We are going away for 2 weeks. With the keyless entry system, is there any reason for concern for the battery running down with the car sitting for that long ?

The reason I ask, is that I also own a Prius, and that car has a switch to disable the keyless entry system. On the Prius forums they said to disable it if the car is going to sit for a while, so the battery doesn't drain.

I called the service dept for Nissan, and they said not to worry, but thought I'd check with the forum also.

Thanks for any input.


----------



## Host47 (Dec 4, 2007)

Hello *fwellers*,

I'm going to assume that the Altima Coupe is a 2008. ;-)
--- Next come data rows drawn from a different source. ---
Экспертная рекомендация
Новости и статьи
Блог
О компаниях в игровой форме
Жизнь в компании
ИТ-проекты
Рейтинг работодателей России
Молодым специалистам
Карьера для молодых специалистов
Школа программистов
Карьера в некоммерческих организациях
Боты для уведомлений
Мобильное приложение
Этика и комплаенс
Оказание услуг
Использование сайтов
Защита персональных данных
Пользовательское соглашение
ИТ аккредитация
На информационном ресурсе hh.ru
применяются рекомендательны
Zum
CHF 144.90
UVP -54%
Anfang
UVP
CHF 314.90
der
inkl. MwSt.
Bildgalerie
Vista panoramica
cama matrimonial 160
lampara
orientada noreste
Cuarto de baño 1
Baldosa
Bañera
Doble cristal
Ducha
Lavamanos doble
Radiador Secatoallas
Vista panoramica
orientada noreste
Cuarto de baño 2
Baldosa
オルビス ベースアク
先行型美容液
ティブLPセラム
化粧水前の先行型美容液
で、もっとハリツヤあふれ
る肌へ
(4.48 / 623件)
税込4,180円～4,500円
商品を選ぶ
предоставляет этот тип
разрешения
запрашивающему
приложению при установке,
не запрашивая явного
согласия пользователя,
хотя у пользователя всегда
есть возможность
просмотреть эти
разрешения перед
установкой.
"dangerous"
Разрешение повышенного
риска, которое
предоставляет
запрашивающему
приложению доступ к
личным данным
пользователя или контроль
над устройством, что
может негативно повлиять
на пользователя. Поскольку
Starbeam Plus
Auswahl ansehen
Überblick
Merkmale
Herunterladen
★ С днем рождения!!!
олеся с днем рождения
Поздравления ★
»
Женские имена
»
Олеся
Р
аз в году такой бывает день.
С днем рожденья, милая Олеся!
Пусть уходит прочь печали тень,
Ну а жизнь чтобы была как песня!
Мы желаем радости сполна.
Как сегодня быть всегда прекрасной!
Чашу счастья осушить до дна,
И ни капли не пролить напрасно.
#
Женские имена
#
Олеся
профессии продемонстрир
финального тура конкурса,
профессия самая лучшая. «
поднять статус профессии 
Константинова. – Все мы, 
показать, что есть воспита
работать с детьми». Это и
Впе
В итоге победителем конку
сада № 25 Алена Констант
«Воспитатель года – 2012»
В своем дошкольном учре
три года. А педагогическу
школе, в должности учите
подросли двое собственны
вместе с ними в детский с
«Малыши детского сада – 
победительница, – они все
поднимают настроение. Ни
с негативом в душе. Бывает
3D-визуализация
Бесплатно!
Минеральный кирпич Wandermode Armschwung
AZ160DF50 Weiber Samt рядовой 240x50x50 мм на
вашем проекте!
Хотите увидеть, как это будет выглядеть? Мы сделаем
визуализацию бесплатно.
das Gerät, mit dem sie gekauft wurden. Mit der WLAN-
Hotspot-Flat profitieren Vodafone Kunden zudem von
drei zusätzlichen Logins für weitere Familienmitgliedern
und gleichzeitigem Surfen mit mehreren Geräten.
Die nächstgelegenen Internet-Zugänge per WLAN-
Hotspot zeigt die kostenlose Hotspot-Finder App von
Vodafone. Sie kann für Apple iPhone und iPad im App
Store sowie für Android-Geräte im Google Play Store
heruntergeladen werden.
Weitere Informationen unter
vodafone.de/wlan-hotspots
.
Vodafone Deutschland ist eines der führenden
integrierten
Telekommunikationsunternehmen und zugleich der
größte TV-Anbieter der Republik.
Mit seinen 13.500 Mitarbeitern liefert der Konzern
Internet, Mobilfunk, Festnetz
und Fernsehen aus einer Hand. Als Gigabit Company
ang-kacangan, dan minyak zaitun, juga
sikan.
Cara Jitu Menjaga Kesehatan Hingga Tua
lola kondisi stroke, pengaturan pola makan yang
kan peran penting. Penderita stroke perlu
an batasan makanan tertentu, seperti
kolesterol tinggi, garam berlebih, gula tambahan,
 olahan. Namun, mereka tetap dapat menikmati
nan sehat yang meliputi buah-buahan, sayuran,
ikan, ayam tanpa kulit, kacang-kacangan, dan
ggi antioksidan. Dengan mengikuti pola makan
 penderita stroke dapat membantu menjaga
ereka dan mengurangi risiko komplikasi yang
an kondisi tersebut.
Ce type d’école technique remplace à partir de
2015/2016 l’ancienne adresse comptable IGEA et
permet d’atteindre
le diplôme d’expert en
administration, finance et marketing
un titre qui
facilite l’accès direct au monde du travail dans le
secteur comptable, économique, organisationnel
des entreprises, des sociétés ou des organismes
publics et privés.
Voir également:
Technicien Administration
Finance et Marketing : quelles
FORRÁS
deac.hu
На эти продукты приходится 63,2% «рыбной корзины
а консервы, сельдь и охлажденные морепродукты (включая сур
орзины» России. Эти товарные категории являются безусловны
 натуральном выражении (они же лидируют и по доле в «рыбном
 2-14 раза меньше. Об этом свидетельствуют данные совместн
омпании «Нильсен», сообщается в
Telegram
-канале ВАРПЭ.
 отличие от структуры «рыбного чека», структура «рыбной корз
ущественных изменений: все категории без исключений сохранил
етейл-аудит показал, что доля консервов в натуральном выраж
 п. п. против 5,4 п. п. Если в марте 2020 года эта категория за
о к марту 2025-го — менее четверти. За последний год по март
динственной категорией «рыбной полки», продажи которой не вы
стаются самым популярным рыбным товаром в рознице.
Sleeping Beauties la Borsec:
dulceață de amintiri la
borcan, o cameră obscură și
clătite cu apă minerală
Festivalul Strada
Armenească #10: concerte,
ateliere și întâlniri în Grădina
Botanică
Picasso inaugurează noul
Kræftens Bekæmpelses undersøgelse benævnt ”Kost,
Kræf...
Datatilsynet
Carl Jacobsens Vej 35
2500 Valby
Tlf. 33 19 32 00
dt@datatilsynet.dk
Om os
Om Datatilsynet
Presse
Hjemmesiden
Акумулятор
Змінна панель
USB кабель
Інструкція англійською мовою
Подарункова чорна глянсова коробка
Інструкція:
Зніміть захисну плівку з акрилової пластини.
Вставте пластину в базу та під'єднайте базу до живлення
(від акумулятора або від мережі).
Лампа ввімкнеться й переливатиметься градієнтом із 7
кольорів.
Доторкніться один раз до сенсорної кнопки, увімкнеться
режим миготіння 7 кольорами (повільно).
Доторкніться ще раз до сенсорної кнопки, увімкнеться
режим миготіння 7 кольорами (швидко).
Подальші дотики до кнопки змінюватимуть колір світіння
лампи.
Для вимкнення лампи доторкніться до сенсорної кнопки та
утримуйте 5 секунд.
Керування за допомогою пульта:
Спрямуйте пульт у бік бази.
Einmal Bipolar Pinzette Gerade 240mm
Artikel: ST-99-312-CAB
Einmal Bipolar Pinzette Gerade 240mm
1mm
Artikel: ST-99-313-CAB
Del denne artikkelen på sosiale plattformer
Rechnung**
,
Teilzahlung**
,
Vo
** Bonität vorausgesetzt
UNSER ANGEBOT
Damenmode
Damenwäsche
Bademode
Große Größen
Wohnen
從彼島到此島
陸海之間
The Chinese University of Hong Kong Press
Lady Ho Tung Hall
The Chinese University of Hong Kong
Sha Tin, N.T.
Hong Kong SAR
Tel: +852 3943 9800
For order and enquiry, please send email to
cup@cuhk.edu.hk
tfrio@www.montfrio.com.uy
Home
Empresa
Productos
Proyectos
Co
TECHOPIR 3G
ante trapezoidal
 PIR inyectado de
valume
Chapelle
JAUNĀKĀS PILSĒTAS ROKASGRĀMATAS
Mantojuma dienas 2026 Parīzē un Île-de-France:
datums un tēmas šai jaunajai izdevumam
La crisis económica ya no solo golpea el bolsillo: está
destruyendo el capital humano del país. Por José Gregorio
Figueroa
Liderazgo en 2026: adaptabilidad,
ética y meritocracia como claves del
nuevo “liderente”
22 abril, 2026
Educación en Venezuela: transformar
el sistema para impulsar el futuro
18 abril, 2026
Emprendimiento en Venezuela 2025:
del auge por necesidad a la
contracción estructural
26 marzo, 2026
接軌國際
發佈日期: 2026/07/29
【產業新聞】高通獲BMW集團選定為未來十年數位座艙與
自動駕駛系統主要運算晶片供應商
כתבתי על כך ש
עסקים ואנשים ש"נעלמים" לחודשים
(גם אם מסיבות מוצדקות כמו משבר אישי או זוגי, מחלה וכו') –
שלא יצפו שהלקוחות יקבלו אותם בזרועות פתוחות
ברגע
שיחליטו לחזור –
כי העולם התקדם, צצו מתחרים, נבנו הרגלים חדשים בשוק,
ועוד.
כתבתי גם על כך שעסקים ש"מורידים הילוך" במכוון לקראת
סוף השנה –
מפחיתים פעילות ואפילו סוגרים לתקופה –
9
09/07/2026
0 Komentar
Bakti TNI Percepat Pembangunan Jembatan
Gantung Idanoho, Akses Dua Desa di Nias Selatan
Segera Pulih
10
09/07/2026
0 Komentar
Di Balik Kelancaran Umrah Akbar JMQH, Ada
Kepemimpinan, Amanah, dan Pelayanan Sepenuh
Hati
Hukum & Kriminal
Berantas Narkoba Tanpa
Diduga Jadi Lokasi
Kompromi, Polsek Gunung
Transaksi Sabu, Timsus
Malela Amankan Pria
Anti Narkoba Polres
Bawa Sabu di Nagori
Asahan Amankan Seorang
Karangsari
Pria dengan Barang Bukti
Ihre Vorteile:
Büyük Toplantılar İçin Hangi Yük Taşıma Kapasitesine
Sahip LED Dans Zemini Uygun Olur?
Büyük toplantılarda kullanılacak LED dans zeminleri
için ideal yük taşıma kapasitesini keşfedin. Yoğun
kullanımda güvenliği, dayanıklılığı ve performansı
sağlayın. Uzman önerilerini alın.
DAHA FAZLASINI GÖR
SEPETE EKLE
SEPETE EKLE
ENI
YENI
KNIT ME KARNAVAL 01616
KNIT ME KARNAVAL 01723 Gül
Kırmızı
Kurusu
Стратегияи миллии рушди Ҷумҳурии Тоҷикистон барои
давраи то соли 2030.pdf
The keyless entry, I believe, is only really activated the moment you press the button on the door handle. As well, the car recognizes that you are in the car only when you 'sit' at the drivers seat. At that time, the car sends out the signal to verify that your key fob is the correct one, and allows you to use the desired function.

When leaving your car for 2 weeks, or even a whole month, the keyless entry system should not drain your battery at all. If it would, it would be such a minuscule amount it would surely not take more than a tenth of an amp from your battery, and that would be regained the next time you drive your car.

If you think about it your car has to, 24/7, _listen_ for your remote to send a lock/unlock, etc. signal to your car. That 'signal receiver' runs all the time, in every car that you own. The keyless entry is the same idea, and I would have to say you will be fine for the two weeks that you are gone.

I hope that this has answered your question, and I hope that your wife (and you) enjoy your Altima Coupe!


----------



## fwellers (Nov 27, 2007)

*Thanks !*

Yes you assume correctly that it's a 2008! I think 2008 is the first year of the coupe.

thanks for your thoughtful reply. I won't worry about it. On my Prius I'll be disabling the keyless system ( since it's just a button to push ), but on the Nissan I won't give it a thought.


----------